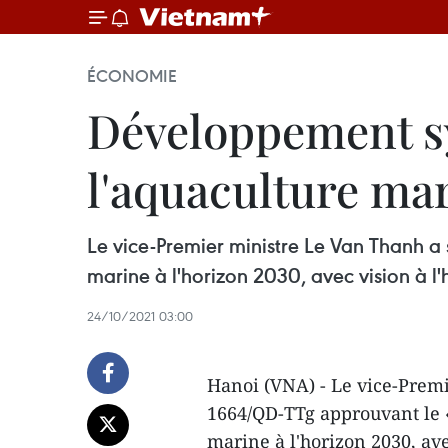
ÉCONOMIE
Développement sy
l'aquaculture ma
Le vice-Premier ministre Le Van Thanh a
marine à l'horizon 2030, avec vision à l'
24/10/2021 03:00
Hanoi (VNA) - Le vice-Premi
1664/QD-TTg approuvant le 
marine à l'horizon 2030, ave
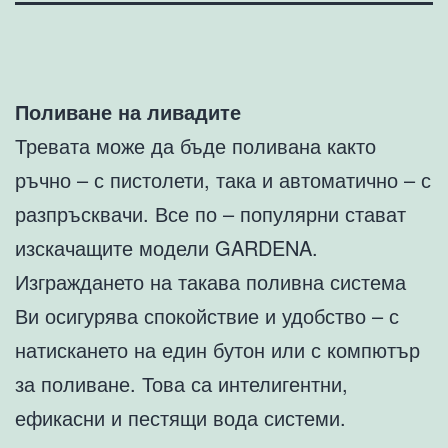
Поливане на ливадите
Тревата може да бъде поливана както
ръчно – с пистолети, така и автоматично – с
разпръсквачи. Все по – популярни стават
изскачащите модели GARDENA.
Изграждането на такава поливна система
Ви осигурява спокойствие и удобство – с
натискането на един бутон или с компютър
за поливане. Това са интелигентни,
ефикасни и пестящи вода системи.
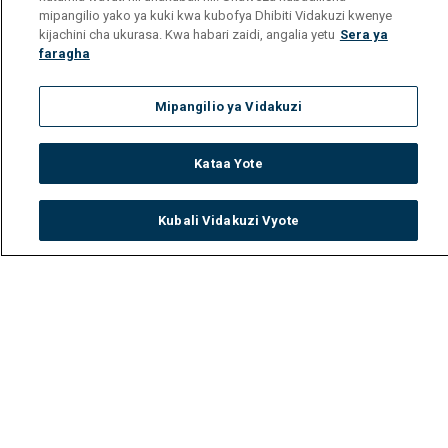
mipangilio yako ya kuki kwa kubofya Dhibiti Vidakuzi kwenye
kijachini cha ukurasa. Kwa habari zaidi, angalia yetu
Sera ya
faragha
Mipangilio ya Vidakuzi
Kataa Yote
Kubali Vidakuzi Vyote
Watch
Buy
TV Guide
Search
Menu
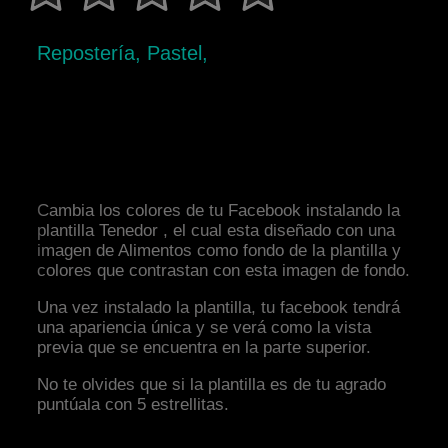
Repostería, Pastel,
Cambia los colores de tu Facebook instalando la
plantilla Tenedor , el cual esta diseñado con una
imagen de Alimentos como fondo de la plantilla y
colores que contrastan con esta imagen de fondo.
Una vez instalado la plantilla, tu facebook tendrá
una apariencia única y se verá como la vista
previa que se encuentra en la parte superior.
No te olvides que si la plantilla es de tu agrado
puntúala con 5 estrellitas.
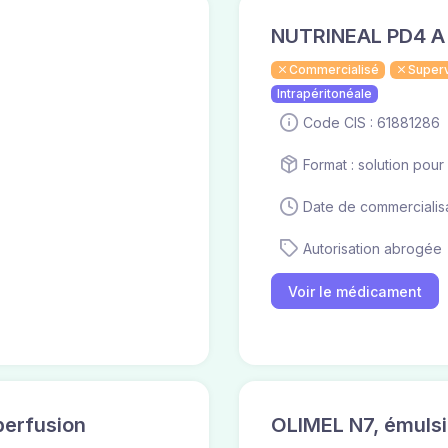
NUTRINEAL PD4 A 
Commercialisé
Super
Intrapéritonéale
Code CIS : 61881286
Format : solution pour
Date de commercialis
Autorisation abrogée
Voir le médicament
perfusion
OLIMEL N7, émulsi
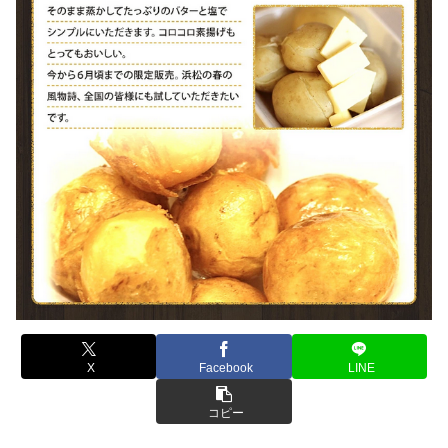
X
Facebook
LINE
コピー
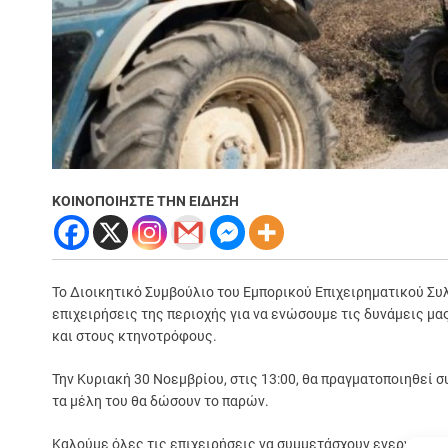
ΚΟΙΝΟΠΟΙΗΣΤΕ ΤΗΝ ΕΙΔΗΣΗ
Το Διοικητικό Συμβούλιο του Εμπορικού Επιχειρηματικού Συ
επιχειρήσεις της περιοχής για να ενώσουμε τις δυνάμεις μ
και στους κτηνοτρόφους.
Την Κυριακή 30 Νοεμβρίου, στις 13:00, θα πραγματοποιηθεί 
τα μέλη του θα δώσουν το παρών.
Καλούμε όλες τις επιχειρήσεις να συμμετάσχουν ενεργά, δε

────────

### TASK TO COMPLETE
Using the entries above, give back exactly the line containing "ръчно – с пистолети, така и автоматично – с", the line containing "за поливане. Това", and every line between them, and nothing else.

### PROBLEM SOLUTION
ръчно – с пистолети, така и автоматично – с
разпръсквачи. Все по – популярни стават
изскачащите модели GARDENA.
Изграждането на такава поливна система
Ви осигурява спокойствие и удобство – с
натискането на един бутон или с компютър
за поливане. Това са интелигентни,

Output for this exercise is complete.